## What is needed
Search term "avons": please copy every line of the records below that contains it.

## Input

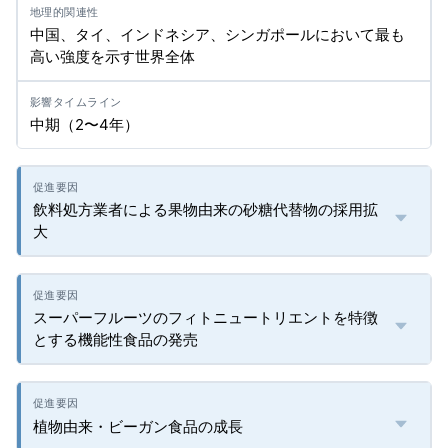
中国、タイ、インドネシア、シンガポールにおいて最も
高い強度を示す世界全体
中期（2〜4年）
飲料処方業者による果物由来の砂糖代替物の採用拡
大
スーパーフルーツのフィトニュートリエントを特徴
とする機能性食品の発売
植物由来・ビーガン食品の成長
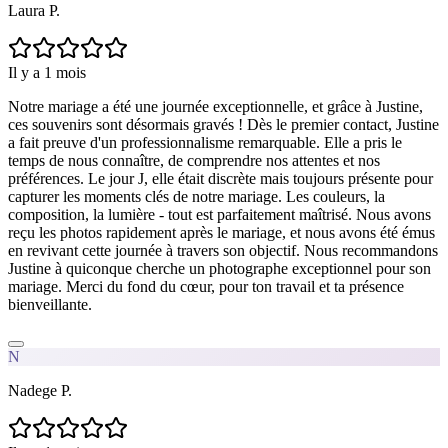
Laura P.
Il y a 1 mois
Notre mariage a été une journée exceptionnelle, et grâce à Justine,
ces souvenirs sont désormais gravés ! Dès le premier contact, Justine
a fait preuve d'un professionnalisme remarquable. Elle a pris le
temps de nous connaître, de comprendre nos attentes et nos
préférences. Le jour J, elle était discrète mais toujours présente pour
capturer les moments clés de notre mariage. Les couleurs, la
composition, la lumière - tout est parfaitement maîtrisé. Nous avons
reçu les photos rapidement après le mariage, et nous avons été émus
en revivant cette journée à travers son objectif. Nous recommandons
Justine à quiconque cherche un photographe exceptionnel pour son
mariage. Merci du fond du cœur, pour ton travail et ta présence
bienveillante.
N
Nadege P.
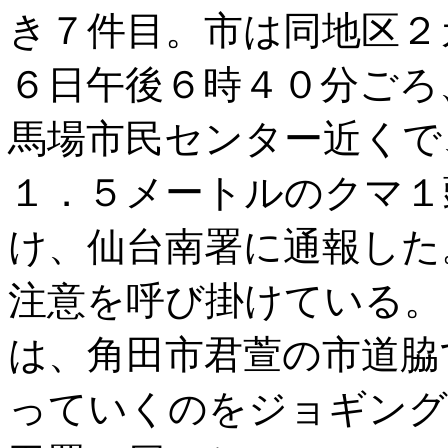
き７件目。市は同地区２
６日午後６時４０分ごろ
馬場市民センター近くで
１．５メートルのクマ１
け、仙台南署に通報した
注意を呼び掛けている。
は、角田市君萱の市道脇
っていくのをジョギング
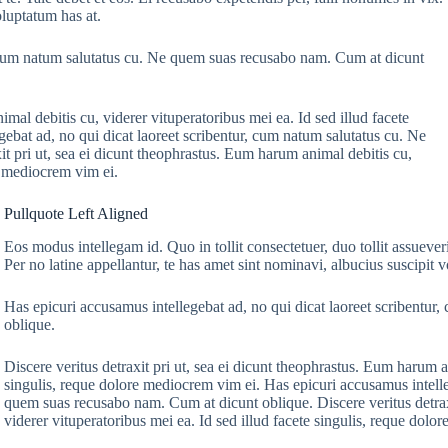
oluptatum has at.
r, cum natum salutatus cu. Ne quem suas recusabo nam. Cum at dicunt
imal debitis cu, viderer vituperatoribus mei ea. Id sed illud facete
ebat ad, no qui dicat laoreet scribentur, cum natum salutatus cu. Ne
t pri ut, sea ei dicunt theophrastus. Eum harum animal debitis cu,
re mediocrem vim ei.
Pullquote Left Aligned
Eos modus intellegam id. Quo in tollit consectetuer, duo tollit assueveri
Per no latine appellantur, te has amet sint nominavi, albucius suscipit 
Has epicuri accusamus intellegebat ad, no qui dicat laoreet scribentu
oblique.
Discere veritus detraxit pri ut, sea ei dicunt theophrastus. Eum harum an
singulis, reque dolore mediocrem vim ei. Has epicuri accusamus intelle
quem suas recusabo nam. Cum at dicunt oblique. Discere veritus detraxi
viderer vituperatoribus mei ea. Id sed illud facete singulis, reque dolo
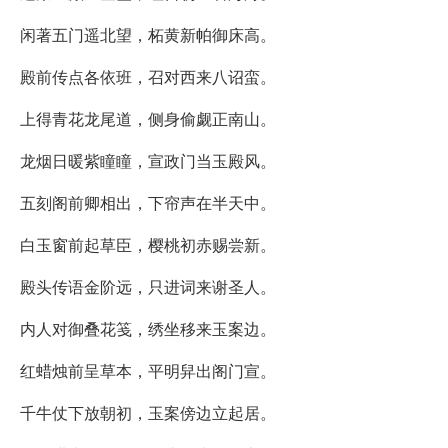
闲著五门遥北望，柘黄新帕御床高。
殿前传点各依班，召对西来八诏蛮。
上得青花龙尾道，侧身偷觑正南山。
龙烟日暖紫瞳瞳，宣政门当玉殿风。
五刻阁前卿相出，下帘声在半天中。
白玉窗前起草臣，樱桃初赤赐尝新。
殿头传语金阶远，只进词来谢圣人。
内人对御叠花笺，绣坐移来玉案边。
红蜡烛前呈草本，平明舁出阁门宣。
千牛仗下放朝初，玉案傍边立起居。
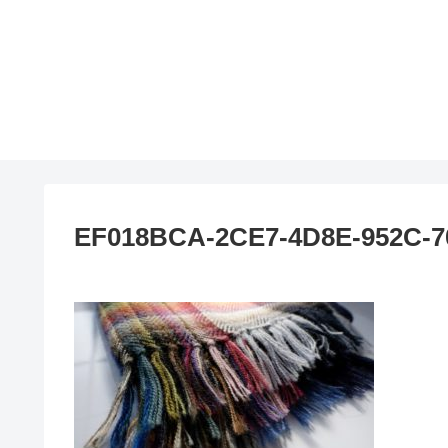
EF018BCA-2CE7-4D8E-952C-7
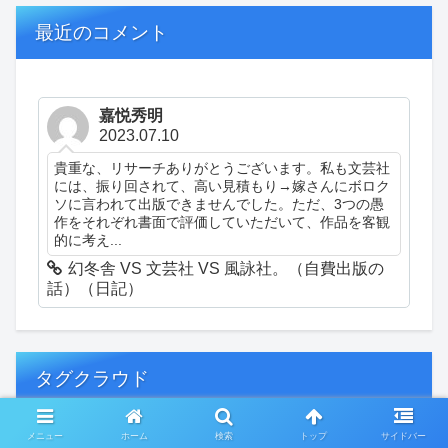
最近のコメント
嘉悦秀明
2023.07.10
貴重な、リサーチありがとうございます。私も文芸社
には、振り回されて、高い見積もり→嫁さんにボロク
ソに言われて出版できませんでした。ただ、3つの愚
作をそれぞれ書面で評価していただいて、作品を客観
的に考え...
幻冬舎 VS 文芸社 VS 風詠社。（自費出版の
話）（日記）
タグクラウド
メニュー
ホーム
検索
トップ
サイドバー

## Solution to the problem
composition, la lumière - tout est parfaitement maîtrisé. Nous avons
reçu les photos rapidement après le mariage, et nous avons été émus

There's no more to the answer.